Records for processing.
☆ ☆ ☆ ☆ ☆ ☆ ☆
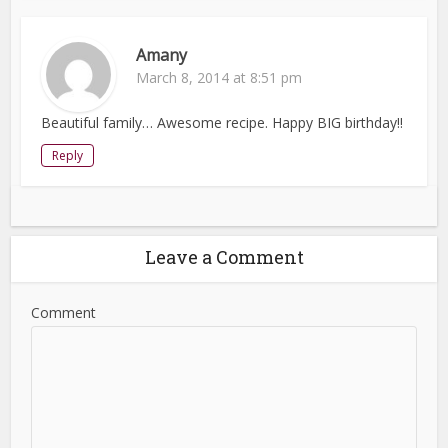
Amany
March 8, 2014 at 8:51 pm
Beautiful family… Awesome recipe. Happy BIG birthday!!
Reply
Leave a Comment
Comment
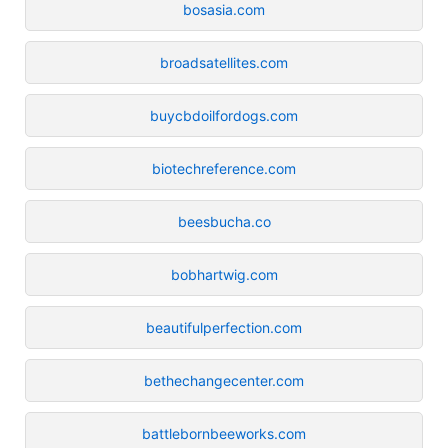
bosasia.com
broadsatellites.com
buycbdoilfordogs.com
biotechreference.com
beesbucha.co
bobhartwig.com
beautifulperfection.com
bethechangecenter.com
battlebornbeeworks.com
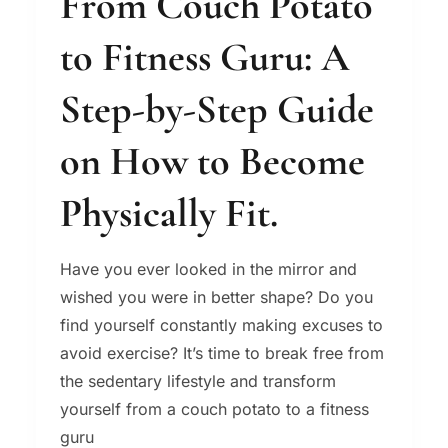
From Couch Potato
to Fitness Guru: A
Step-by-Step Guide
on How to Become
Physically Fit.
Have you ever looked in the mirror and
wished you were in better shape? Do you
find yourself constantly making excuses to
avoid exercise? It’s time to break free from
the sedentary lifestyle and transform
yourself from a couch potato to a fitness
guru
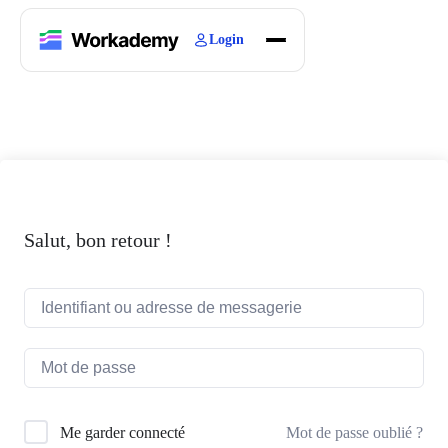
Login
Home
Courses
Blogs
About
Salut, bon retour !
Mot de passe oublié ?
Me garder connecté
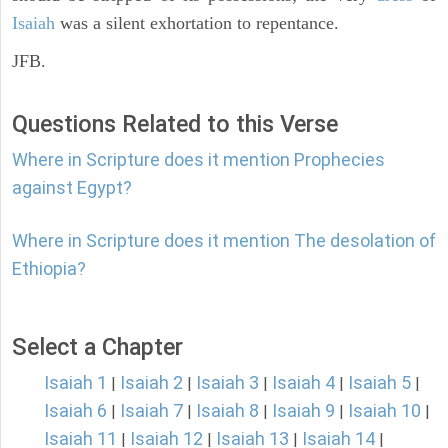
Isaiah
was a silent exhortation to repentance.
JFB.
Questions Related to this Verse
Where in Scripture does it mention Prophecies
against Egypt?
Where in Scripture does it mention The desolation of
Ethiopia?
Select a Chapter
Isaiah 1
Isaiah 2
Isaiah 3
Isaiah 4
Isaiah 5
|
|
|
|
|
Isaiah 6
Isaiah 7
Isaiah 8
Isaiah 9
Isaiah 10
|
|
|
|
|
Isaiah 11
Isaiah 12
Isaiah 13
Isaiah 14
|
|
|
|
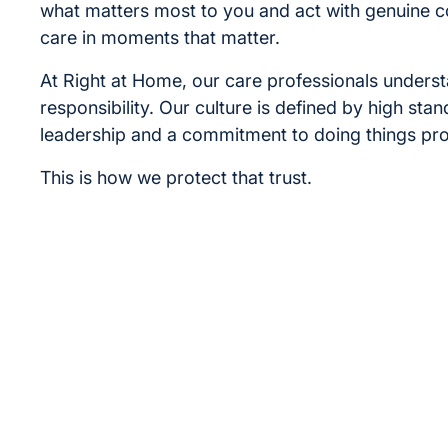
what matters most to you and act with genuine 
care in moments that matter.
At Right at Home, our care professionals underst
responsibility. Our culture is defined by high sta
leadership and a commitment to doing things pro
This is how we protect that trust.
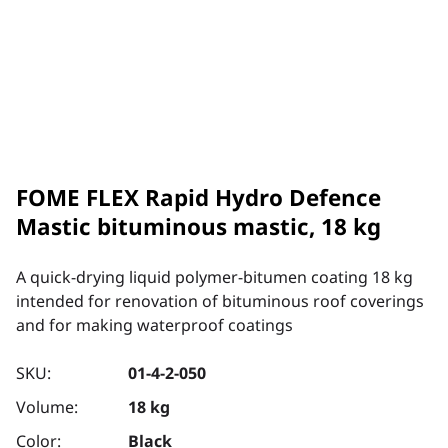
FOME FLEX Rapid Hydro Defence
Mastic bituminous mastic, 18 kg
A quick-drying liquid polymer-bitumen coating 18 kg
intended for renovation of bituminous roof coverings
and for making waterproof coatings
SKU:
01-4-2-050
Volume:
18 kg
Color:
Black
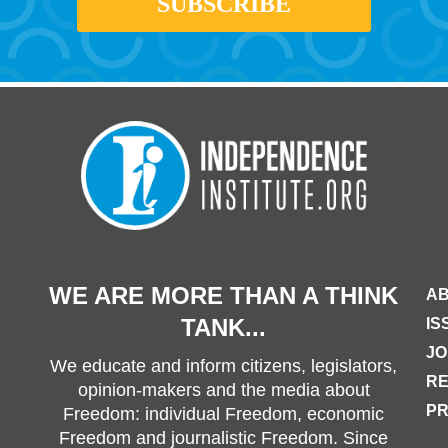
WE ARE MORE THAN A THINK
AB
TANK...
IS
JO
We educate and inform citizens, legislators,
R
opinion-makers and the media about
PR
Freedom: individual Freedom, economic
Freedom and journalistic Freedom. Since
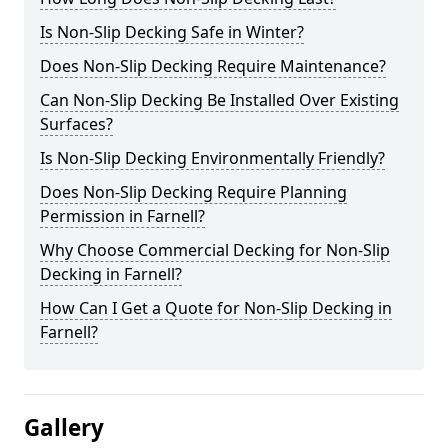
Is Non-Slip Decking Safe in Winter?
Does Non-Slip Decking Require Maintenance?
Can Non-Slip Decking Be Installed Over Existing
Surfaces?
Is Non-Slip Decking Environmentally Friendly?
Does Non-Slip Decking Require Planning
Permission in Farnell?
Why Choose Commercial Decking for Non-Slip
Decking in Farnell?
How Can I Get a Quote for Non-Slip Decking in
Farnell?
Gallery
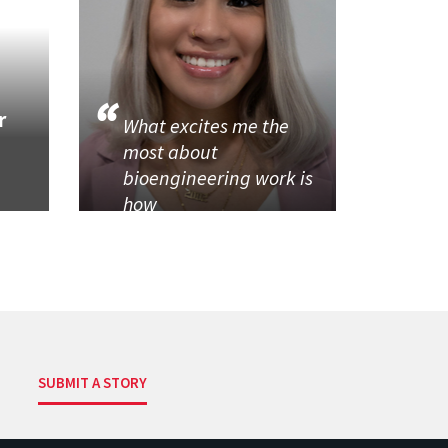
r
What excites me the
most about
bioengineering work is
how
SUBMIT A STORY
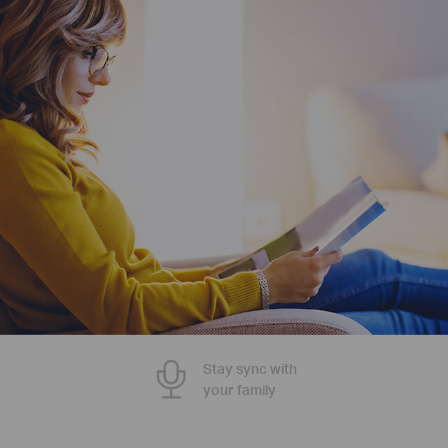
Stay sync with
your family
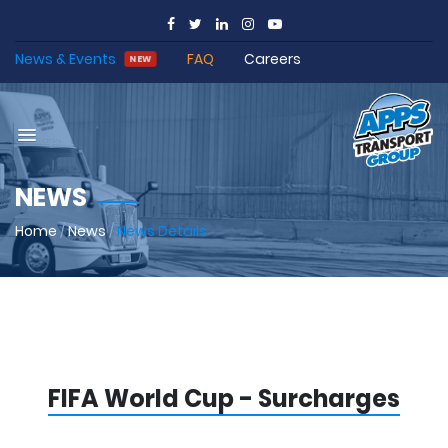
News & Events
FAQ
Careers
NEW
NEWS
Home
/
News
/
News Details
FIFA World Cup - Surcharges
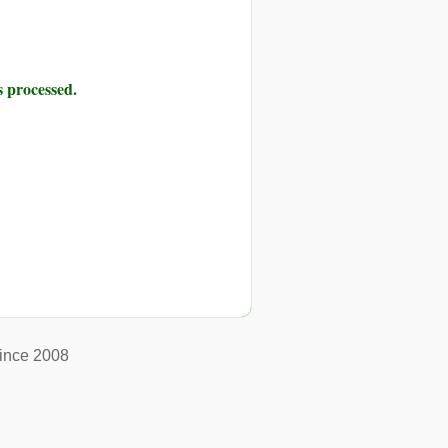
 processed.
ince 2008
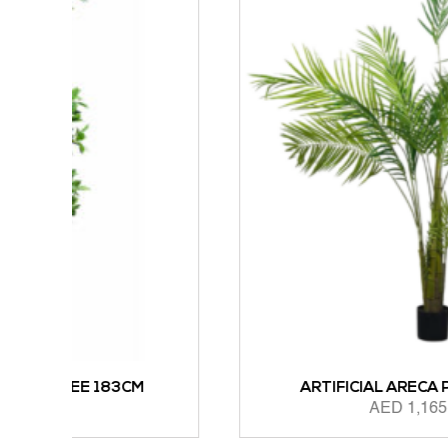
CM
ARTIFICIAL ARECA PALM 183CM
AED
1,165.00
☆ ☆ ☆ ☆ ☆ ☆ ☆
All of the lines above that carry the string "bituminous" need to be found and copied.

Your solution.
Mastic bituminous mastic, 18 kg
intended for renovation of bituminous roof coverings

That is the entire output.